Data records
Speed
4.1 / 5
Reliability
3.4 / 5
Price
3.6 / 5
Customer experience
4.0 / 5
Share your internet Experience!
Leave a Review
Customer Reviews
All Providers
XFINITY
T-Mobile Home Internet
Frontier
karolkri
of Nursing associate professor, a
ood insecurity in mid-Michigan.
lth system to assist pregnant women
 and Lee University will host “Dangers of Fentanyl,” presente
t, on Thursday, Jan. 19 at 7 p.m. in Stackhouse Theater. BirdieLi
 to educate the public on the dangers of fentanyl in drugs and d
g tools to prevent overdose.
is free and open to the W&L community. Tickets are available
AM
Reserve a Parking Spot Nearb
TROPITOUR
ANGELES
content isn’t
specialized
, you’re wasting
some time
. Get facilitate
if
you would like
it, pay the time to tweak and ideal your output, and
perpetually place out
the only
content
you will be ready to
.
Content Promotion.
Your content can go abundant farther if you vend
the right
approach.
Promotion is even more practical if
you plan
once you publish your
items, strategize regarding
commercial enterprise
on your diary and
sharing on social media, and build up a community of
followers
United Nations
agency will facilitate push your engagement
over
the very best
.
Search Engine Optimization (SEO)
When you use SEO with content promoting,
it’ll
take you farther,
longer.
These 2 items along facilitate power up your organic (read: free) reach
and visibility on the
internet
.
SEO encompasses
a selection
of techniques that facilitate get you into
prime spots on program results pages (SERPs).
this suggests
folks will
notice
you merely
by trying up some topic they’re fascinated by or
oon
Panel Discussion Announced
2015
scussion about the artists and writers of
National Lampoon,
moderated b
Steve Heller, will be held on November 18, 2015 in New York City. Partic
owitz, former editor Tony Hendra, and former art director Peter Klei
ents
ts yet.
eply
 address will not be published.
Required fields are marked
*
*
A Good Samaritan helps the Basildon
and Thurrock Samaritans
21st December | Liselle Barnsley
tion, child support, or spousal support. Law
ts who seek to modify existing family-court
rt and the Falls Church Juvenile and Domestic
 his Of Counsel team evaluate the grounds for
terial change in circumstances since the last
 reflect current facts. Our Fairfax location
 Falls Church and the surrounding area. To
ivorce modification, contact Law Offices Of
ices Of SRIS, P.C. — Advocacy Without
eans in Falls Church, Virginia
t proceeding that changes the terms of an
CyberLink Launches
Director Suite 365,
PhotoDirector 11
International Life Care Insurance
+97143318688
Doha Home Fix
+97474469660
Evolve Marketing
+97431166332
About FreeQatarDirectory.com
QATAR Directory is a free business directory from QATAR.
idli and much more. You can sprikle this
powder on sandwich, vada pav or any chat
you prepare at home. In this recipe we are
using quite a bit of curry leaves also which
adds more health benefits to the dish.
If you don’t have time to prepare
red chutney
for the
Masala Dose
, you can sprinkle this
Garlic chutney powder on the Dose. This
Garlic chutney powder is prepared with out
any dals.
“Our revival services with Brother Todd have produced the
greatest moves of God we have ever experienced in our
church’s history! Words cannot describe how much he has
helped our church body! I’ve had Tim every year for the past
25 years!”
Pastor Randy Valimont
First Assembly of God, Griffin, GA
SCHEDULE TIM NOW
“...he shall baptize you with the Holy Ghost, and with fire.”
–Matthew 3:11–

▶ _Aim of the task_:
Stopping at the line containing "items, strategize regarding", please repeat exactly every line from the very start of the entries, that line included, and nothing more.

▶ _Finished exercise_:
Speed
4.1 / 5
Reliability
3.4 / 5
Price
3.6 / 5
Customer experience
4.0 / 5
Share your internet Experience!
Leave a Review
Customer Reviews
All Providers
XFINITY
T-Mobile Home Internet
Frontier
karolkri
of Nursing associate professor, a
ood insecurity in mid-Michigan.
lth system to assist pregnant women
 and Lee University will host “Dangers of Fentanyl,” presente
t, on Thursday, Jan. 19 at 7 p.m. in Stackhouse Theater. BirdieLi
 to educate the public on the dangers of fentanyl in drugs and d
g tools to prevent overdose.
is free and open to the W&L community. Tickets are available
AM
Reserve a Parking Spot Nearb
TROPITOUR
ANGELES
content isn’t
specialized
, you’re wasting
some time
. Get facilitate
if
you would like
it, pay the time to tweak and ideal your output, and
perpetually place out
the only
content
you will be ready to
.
Content Promotion.
Your content can go abundant farther if you vend
the right
approach.
Promotion is even more practical if
you plan
once you publish your
items, strategize regarding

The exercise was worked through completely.